The shirt is nearing its completion, the only thing left are the cuffs. The sleeves are very wide with only a portion of that gathered at the top of the shoulder. As with the collar, the body of the shirt is top-stitched to the sleeves.
The seam allowance are folded and sewn down invisibly, creating a false French seam. On the original shirt this is done on the side and sleeves seams.
Where the gathers are there is a strip of linen tape sewn over them. Probably because it would be too bulky to fold in the seam allowance. The inside looks very neat.
The gusset is a small rectangle, 8X8 cm when hemmed.
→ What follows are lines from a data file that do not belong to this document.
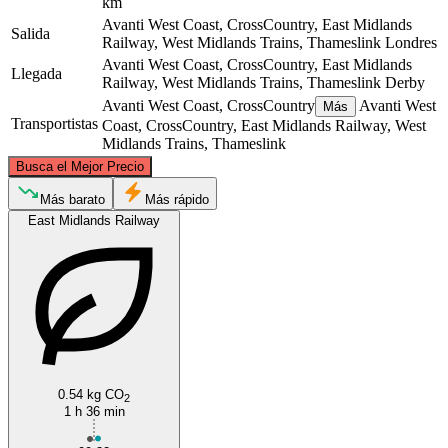
km
Avanti West Coast, CrossCountry, East Midlands
Salida
Railway, West Midlands Trains, Thameslink
Londres
Avanti West Coast, CrossCountry, East Midlands
Llegada
Railway, West Midlands Trains, Thameslink
Derby
Avanti West Coast, CrossCountry
Avanti West
Más
Transportistas
Coast, CrossCountry, East Midlands Railway, West
Midlands Trains, Thameslink
©
CARTO
, ©
OpenStreetMap
contributors
Busca el Mejor Precio
Derby
Más barato
Más rápido
East Midlands Railway
0.54 kg CO
London
2
1 h 36 min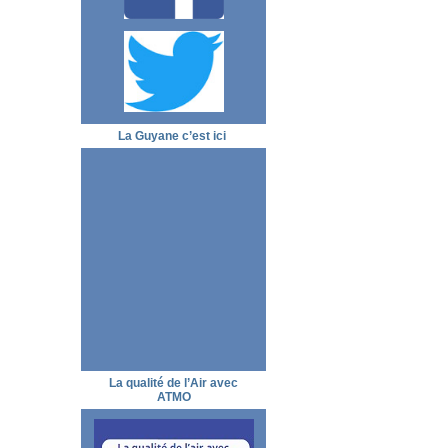
La Guyane c’est ici
La qualité de l’Air avec
ATMO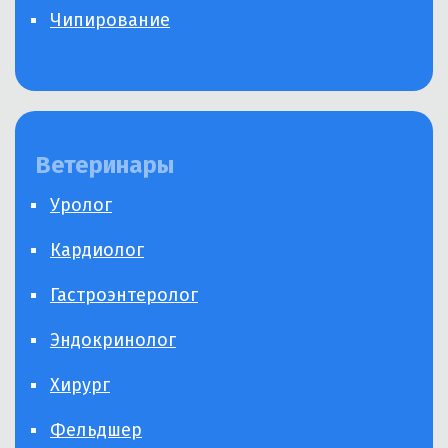
Чипирование
Ветеринары
Уролог
Кардиолог
Гастроэнтеролог
Эндокринолог
Хирург
Фельдшер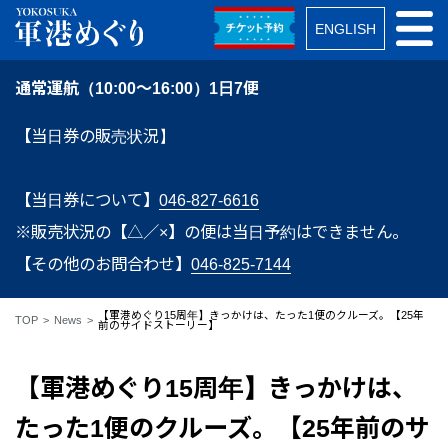
ENGLISH
通常運航（10:00～16:00）1日7便
【当日券の販売状況】
【当日券について】
046-827-6616
※販売状況の【△／×】の便は当日予約はできません。
【その他のお問合わせ】
046-825-7144
【軍港めぐり15周年】きっかけは、たった1便のクルーズ。【25年
TOP
News
前のサイドストーリー】
【軍港めぐり15周年】きっかけは、
たった1便のクルーズ。【25年前のサ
As my fabric doesn’t have selvedges, the fake French seams the original has would be much too bulky. Instead I sewed in the gusset from the right side. I always start with sewing the gusset from the corner were sleeves and bodice meet, first down the sleeves side, and then from the corner down the bodice side. After that I fold it so it meets the other side where the sleeve and bodice meet and repeat. Only I continue down the sleeve seam down the whole way, apart for a 10 cm long slit. Then I do the side seam the same way. As my shirt is shorter than the original one, my side split are much shorter, but start at the same place as the original, 46 cm down.
The gusset in place.
The side split is reinforced on the wrong side with a small rectangle of linen, 3X2 cm when hemmed.